(Extracted material Opens)

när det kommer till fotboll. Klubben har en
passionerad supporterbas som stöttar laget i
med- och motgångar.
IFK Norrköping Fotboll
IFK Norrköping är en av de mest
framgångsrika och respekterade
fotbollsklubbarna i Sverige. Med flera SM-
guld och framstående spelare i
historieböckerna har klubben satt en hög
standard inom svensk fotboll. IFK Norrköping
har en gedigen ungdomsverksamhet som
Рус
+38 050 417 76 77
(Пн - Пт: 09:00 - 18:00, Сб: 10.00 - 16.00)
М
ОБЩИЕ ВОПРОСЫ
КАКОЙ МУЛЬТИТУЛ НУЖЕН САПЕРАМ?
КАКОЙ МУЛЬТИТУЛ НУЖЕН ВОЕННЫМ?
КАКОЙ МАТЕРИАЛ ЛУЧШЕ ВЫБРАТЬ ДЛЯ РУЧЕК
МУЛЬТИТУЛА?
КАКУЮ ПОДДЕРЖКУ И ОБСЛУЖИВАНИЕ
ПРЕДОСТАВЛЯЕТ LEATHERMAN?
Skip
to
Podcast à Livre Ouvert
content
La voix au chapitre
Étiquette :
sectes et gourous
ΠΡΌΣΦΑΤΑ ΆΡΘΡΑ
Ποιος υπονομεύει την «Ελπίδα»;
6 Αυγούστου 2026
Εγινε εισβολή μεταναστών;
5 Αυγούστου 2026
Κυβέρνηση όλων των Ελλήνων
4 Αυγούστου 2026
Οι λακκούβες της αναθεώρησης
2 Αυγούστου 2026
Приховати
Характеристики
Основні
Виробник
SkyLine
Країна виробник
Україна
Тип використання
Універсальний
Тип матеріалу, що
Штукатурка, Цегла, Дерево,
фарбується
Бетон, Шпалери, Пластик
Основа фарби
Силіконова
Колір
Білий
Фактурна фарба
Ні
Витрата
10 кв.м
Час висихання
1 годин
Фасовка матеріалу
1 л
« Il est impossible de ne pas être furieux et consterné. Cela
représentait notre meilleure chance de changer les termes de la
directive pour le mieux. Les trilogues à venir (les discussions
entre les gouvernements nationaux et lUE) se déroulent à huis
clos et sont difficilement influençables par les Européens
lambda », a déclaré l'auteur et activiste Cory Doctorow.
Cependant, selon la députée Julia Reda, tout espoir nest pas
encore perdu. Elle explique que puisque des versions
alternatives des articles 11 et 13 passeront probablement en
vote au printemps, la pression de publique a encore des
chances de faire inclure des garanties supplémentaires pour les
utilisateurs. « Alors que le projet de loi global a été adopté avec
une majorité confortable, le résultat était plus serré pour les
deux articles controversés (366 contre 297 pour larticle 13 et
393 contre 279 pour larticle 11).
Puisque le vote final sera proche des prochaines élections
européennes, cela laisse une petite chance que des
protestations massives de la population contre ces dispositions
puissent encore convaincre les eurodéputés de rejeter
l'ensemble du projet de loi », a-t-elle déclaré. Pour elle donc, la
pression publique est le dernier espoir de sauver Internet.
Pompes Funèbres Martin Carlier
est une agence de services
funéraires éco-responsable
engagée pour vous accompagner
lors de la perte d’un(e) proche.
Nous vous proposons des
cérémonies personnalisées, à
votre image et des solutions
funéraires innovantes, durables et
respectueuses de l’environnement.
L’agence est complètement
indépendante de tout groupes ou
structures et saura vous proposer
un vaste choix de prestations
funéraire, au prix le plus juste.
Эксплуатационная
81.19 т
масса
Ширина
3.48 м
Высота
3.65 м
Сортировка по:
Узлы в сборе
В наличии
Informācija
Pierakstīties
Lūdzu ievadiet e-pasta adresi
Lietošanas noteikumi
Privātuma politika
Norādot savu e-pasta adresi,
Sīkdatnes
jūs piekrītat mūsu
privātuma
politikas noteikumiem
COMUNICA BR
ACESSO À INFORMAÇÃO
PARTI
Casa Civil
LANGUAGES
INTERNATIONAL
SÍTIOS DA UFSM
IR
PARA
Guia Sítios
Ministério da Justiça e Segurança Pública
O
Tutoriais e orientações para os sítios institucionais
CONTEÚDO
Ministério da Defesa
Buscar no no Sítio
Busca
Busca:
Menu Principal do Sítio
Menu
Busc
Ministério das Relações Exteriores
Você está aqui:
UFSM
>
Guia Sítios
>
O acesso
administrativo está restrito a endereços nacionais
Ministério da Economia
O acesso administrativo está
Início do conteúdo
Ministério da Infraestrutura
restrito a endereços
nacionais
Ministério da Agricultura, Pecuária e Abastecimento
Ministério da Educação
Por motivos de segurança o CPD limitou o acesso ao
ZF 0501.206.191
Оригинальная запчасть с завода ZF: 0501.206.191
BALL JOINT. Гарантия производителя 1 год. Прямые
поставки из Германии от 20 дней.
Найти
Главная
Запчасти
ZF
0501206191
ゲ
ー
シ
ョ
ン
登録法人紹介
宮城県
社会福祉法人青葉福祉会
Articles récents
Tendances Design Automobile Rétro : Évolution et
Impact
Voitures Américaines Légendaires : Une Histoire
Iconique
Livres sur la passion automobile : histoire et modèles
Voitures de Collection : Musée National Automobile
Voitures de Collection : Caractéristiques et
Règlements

(Extracted material Closes)

The lines in the entries above that carry the word "Norrköping" must be copied.

• **Answer box**
IFK Norrköping Fotboll
IFK Norrköping är en av de mest
standard inom svensk fotboll. IFK Norrköping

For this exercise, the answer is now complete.